COOK — Traeger, Inc.

NYSE


Q4 2025 Earnings Call Summary

March 5, 2026

Summary of Traeger’s Q4 and Full Year 2025 Earnings Call

1. Key Financial Results and Metrics

  • Full Year Revenue: $560 million, exceeding guidance.
  • Adjusted EBITDA: $70 million, in the upper half of the guidance range.
  • Q4 Revenue: $145 million, down 14% year-over-year.
  • Q4 Gross Margin: 37.4%, a decrease of 350 basis points from the previous year; adjusted gross margin at 39.5%.
  • Net Loss: $17 million in Q4, compared to a $7 million loss in Q4 2024.
  • Cash and Cash Equivalents: $20 million, up from $15 million at the end of 2024.
  • Net Debt: $384 million, down $10 million from the previous year.
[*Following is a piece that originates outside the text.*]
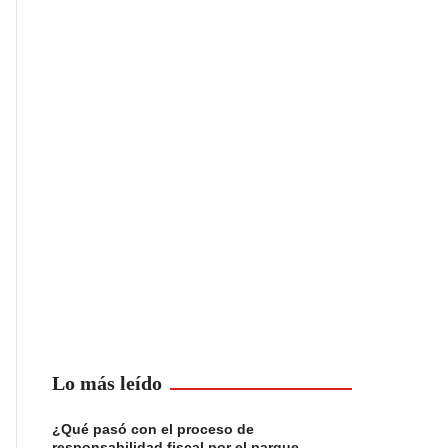
Lo más leído
¿Qué pasó con el proceso de
responsabilidad fiscal por el parque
2. Strategic Updates and Business Highlights

  • Project Gravity: A multi-year initiative aimed at simplifying operations and improving profitability. Phase 1 has already delivered $20 million in cost savings, with expectations of total savings between $64 million to $70 million.
  • Product Innovation: The launch of the Woodbridge platform and plans for two additional products in 2026 at accessible price points to enhance household penetration.
  • Market Share: Maintained market share in outdoor grilling despite a sluggish category backdrop, aided by strong consumer response at price points below $1,000.
  • Pellets Business: Continued strong performance, indicating healthy consumer engagement.

3. Forward Guidance and Outlook

  • 2026 Revenue Guidance: $465 million to $485 million, reflecting a decline primarily due to strategic exits (e.g., Costco roadshow, DTC commerce) and tariff-related pricing elasticity.
  • Adjusted EBITDA Guidance: $50 million to $60 million, with expectations of improved margin performance in subsequent years.
  • First Quarter Guidance: Revenue forecast of $92 million to $97 million and adjusted EBITDA of $3 million to $7 million.

4. Bad News, Challenges, or Points of Concern

  • Revenue Decline: Anticipated decline of $85 million in 2026, primarily due to strategic exits and pricing elasticity, with only $15 million attributed to other factors such as marketplace health initiatives and MEATER performance.
  • Competitive Pressures: MEATER facing challenging dynamics and elevated inventory levels, necessitating a reset of the business.
  • Tariff Impact: Continued pressure from tariffs affecting gross margins and pricing strategies.
  • Market Volatility: Ongoing volatility in consumer behavior and ordering patterns due to economic conditions.

5. Notable Q&A Insights

  • Market Recovery: Management expects the outdoor grilling market to normalize over the next 12 to 24 months, with potential for improved replacement cycles.
  • SKU Rationalization: Efforts to streamline the product portfolio to enhance manufacturing efficiency and consumer clarity, with a phased approach over the next few years.
  • Pricing Strategy: The company is cautious about pricing elasticity and is evaluating how to allocate potential tariff savings without compromising margins.
  • Sell-Through vs. Sell-In: There is a divergence expected between sell-through and sell-in, with management optimistic about sell-through trends exceeding expectations early in 2026.

Overall, Traeger demonstrated resilience in a challenging environment, with strategic initiatives aimed at long-term growth despite short-term revenue pressures and competitive challenges.